Yes, there is a lot still to do to ensure equal rights and equal pay and I’m all for that but not at the expense of men and that is very much the tip of the iceberg.
I see too many champions of women’s rights creating forums for man-hating and that’s where the problem lies.
I’m a huge advocate in raising awareness of domestic violence and too many of the online communities I have entered are little more than platforms to belittle men. Yes, it is a fact that more women than men are the victims of domestic abuse but this doesn’t mean all men are abusers.
The instances of men being victims of domestic abuse are increasing. Some of the stories I have heard are awful and make me feel ashamed to be a woman.
So celebrating International Women’s Day has a bitter taste for me.
I’m also an advocate of supporting women who are or have been sex workers. Because the sex industry isn’t going away, it is first and foremost, a service industry and the majority of its workers are there through choice.
In my opinion, true equality will be created when we have developed a culture that respects the individual and his or her right to be who or what they please.
Do I have an issue with women who choose to flaunt their naked bodies in order to gain wealth and fame? NO – it’s their choice.

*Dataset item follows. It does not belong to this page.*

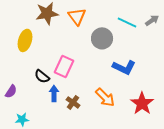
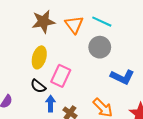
cyan line: (127, 22) -> (102, 22), moved
yellow ellipse: (25, 40) -> (39, 57), moved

Do I have an issue with women who work in the sex industry because they choose to? NO – it’s their choice.
I do however, have a massive issue with other women who decide that these women need saving because they are being exploited by men. They don’t and they aren’t.
The women that need help are those who are forced into the sex industry as a result of abuse, those who are threatened with all sorts of horrors if they don’t pose for the camera, if they don’t ‘put on that red light, if they don’t put out but ironically, campaigning to help these women in the seedier side of the sex industry isn’t as sexy or headline grabbing as a scantily clad woman only too happy to flaunt her assets for the camera.
It’s those women, forced to do things that no-one should have to do without consent, that need to be helped and celebrated on International Women’s Day. Help them to understand they can change their lives, help them to understand that there is no shame in having gone through what they’ve gone through, help them to understand that it’s not their fault. But also let them celebrate the fact that they’re still here, they’re alive and they can get through this.
It’s time that we as smart, intelligent women of the world who have the means and ability to create change start to make change where it matters rather than trying to create headlines and jump on the bandwagon that the sexualisation of women is a bad thing. The sex industry isn’t going away, it’s nothing more than a service industry with an incredible business model – I know, I’ve worked in it and I’ve researched it extensively.
Change needs to start taking place in our homes and our schools, where we learn to challenge unacceptable language and behaviour and respect that we all have equal status despite our very real physical differences.
Only when we can create equality in the home, which then extends outward into our society will we be able to say we are truly equal. When we as women allow our men to be men, our sons and daughters to follow their own path regardless of whether they like blue or pink, football or dolls, regardless of whether they prefer girls or boys, regardless of their gender or sexuality without worrying about what the neighbours will say, only then will we be truly equal.
And then I’ll feel happy about properly celebrating International Women’s Day, knowing that as a society we can all truly celebrate the fact that we are all equal and have access to the same opportunities should we CHOOSE to take them and that we don’t judge those who make different choices tot hose we would make for ourselves.
Whatever your opinion of International Women’s Day, I applaud it. Without an opinion we would not be able to bring about change.
To all of the incredible women I know, and those I don’t, who are getting on with their lives in spite of or despite appalling adversity, I salute you. And to all the men I know who support those women – thank you.